Le 18 avril 2009, Évariste Boshab succède à Vital Kamerhe à la présidence de l'Assemblée nationale. Le 14 décembre 2010, Vital Kamerhe démissionne du PPRD et de l'Assemblée nationale et présente au public son nouveau parti : l’Union pour la nation congolaise(UNC). Deux jours plus tard, il retourne vers sa base électorale au Kivu. Pour l'occasion, Vital Kamerhe déclare : « Je suis venu dire à la population de Goma que j’ai menti en 2006 ». En dehors de son fief, une bonne partie de l'opinion publique et de l'opposition politique congolaise en général continuent de le percevoir comme un « faire-valoir » pour le président Kabila, en attendant son tour en 2016. Visiblement réfractaire à l'ouverture de l'espace économique du Congo à la Chine, Kamerhe préconise une nouvelle formule du commerce triangulaire sur l'Atlantique.

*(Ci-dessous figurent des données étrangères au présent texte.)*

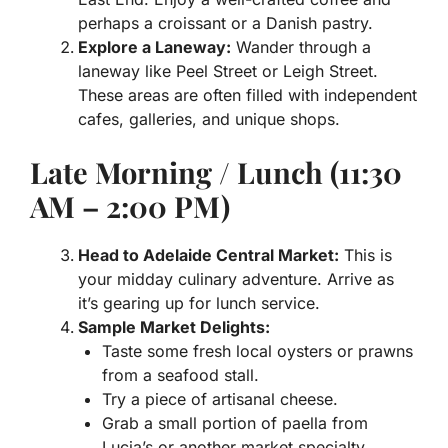
perhaps a croissant or a Danish pastry.
Explore a Laneway:
Wander through a
laneway like Peel Street or Leigh Street.
These areas are often filled with independent
cafes, galleries, and unique shops.
Late Morning / Lunch (11:30
AM – 2:00 PM)
Head to Adelaide Central Market:
This is
your midday culinary adventure. Arrive as
it’s gearing up for lunch service.
Sample Market Delights:
Taste some fresh local oysters or prawns
from a seafood stall.
Try a piece of artisanal cheese.
Grab a small portion of paella from
Lucia’s or another market specialty.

Le 5 avril 2011, Vital Kamerhe publie ses réflexions aux éditions Larcier. Dans un message destiné à l'Occident, l'économiste plaide que la RDC à un rôle stratégique à jouer. À l'issue du congrès de son parti tenu à Kinshasa, il est investi comme candidat à l'élection la présidentielle de 28 novembre 2011. En outre 447 candidats de l'UNC briguent les 500 sièges au parlement pour les élections législatives. Le nouveau mode de scrutin pour la présidentielle ne comportant cependant qu'un seul tour, Vital Kamerhe prône l'union de l'opposition contre Joseph Kabila, sans pour autant annoncer son désistement. Le président de l'UDPS, Étienne Tshisekedi, refuse aussi de céder sa place.

La campagne électorale de 2011 est entièrement dominée par le duo Joseph Kabila, le président sortant d'un côté, et Étienne Tshisekedi de l'autre côté, occultant les autres candidats. Malgré cela, ni le mobutiste Léon Kengo, président du Sénat, ni Vital Kamerhe n'ont souhaité se ranger sous la bannière de Tshisekedi.